- Exercise materials
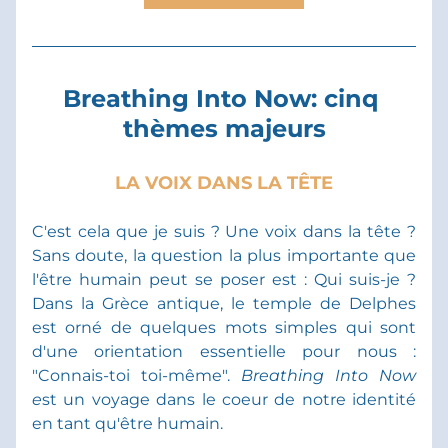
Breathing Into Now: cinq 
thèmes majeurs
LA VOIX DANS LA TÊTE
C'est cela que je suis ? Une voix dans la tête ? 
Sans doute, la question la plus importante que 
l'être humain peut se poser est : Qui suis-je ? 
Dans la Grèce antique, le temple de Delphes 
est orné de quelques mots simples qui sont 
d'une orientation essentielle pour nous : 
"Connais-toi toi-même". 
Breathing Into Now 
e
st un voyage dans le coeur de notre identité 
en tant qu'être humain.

- Exercise brief
Based on the listing, determine the number of lines that include the string "être", and give that number without further text.

- Output for this exercise
2